# EXERCISE DETAILS
All lines from the one with "About the Author" through the last line of the data below should be copied exactly; please add nothing.

[AVAILABLE RECORDS]

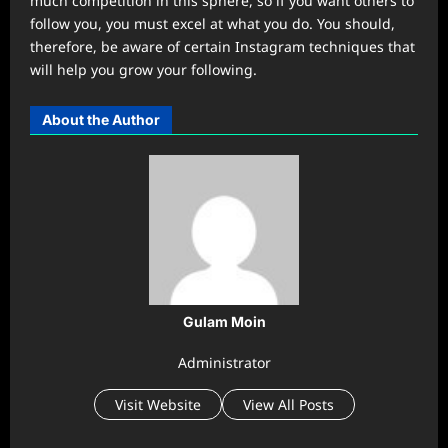
much competition in this sphere, so if you want others to
follow you, you must excel at what you do. You should,
therefore, be aware of certain Instagram techniques that
will help you grow your following.
About the Author
Gulam Moin
Administrator
Visit Website
View All Posts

[/AVAILABLE RECORDS]

# OUTPUT FOR THIS TASK
About the Author
Gulam Moin
Administrator
Visit Website
View All Posts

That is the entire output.